SUPPLIED ENTRIES:
⟨

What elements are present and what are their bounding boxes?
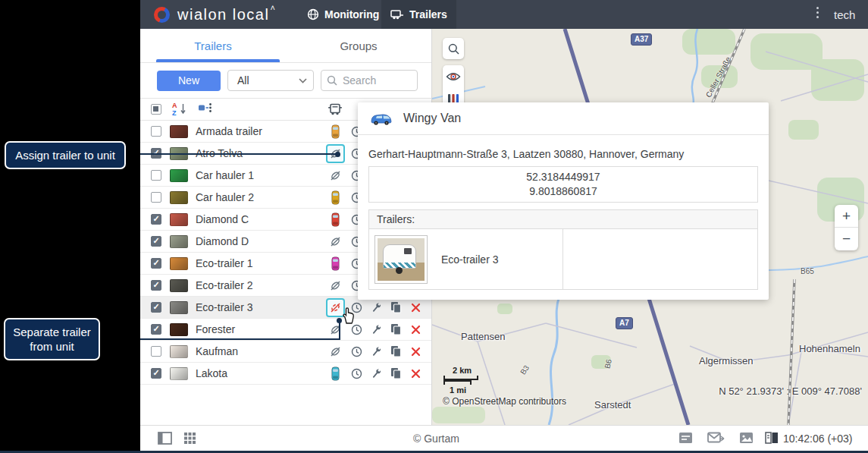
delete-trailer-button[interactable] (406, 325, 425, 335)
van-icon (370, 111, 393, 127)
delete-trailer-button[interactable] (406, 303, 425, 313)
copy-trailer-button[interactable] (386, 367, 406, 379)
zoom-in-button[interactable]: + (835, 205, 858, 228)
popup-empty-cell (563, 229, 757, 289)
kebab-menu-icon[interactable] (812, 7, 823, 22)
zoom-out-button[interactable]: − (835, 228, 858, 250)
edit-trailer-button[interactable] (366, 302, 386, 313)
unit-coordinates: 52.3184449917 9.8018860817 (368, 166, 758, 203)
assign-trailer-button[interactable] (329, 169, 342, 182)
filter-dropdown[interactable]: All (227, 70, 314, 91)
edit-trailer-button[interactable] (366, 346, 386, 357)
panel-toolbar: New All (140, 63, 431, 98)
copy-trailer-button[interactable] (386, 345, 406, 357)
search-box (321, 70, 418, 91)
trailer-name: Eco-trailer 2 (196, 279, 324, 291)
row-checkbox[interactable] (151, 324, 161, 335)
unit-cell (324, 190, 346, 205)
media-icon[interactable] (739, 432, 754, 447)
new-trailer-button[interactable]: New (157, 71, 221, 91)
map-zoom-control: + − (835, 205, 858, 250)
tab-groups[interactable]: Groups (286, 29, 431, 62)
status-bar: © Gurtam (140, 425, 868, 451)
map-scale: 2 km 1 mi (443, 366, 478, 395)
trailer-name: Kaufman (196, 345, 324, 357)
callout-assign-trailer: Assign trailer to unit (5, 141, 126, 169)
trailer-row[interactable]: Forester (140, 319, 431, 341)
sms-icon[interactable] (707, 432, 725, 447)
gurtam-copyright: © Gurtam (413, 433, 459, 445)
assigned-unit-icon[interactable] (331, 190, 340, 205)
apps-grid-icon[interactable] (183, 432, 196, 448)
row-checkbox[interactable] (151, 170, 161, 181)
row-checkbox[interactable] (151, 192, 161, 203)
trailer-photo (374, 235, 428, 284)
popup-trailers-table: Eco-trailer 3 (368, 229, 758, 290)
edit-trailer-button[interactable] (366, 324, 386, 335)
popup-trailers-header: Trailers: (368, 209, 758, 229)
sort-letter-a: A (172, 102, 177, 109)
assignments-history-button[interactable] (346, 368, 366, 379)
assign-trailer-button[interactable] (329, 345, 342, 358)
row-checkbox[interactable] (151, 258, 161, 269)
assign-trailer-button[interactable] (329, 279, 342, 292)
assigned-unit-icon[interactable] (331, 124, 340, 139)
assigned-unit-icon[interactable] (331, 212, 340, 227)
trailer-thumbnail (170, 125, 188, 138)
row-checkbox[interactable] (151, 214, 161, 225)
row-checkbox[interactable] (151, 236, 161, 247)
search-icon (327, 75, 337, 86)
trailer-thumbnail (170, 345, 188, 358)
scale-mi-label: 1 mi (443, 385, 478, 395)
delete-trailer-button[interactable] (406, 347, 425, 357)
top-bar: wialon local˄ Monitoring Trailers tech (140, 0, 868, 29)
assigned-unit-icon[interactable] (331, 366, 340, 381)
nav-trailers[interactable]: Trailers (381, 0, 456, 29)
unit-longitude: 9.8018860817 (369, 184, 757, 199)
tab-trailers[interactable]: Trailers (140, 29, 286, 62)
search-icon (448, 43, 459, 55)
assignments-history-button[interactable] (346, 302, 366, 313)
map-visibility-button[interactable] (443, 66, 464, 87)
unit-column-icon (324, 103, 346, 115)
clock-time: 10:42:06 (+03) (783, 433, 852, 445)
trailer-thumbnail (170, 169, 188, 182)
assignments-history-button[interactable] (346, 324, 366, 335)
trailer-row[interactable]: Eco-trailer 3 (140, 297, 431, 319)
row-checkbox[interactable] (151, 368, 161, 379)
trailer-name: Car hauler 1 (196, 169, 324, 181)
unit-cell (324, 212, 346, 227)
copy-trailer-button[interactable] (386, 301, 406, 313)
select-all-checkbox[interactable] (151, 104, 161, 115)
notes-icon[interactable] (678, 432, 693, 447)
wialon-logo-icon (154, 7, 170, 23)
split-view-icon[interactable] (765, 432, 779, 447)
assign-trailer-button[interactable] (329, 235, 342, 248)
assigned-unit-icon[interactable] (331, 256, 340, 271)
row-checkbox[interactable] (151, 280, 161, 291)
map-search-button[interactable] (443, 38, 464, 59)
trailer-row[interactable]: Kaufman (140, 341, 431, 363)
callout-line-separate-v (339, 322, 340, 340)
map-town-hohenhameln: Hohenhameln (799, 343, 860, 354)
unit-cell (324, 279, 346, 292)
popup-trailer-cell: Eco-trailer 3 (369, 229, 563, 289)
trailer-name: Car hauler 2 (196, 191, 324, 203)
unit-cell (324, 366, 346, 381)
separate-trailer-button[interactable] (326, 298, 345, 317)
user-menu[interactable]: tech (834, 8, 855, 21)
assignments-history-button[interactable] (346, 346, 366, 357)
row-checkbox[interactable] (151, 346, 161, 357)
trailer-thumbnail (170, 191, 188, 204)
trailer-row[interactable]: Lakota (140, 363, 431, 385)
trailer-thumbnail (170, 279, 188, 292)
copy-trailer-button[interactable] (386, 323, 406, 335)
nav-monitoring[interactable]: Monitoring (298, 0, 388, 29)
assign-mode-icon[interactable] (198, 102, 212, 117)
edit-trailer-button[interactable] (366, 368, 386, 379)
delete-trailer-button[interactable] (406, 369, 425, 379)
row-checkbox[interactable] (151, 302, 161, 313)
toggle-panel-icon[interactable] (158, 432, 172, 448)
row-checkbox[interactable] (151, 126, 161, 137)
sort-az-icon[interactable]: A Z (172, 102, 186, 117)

⟩

DIRECTIONS FOR THIS TASK:
Look through the entries above, find each line containing "callout", and copy it.

RESULT OF THIS TASK:
callout-assign-trailer: Assign trailer to unit (5, 141, 126, 169)
callout-line-separate-v (339, 322, 340, 340)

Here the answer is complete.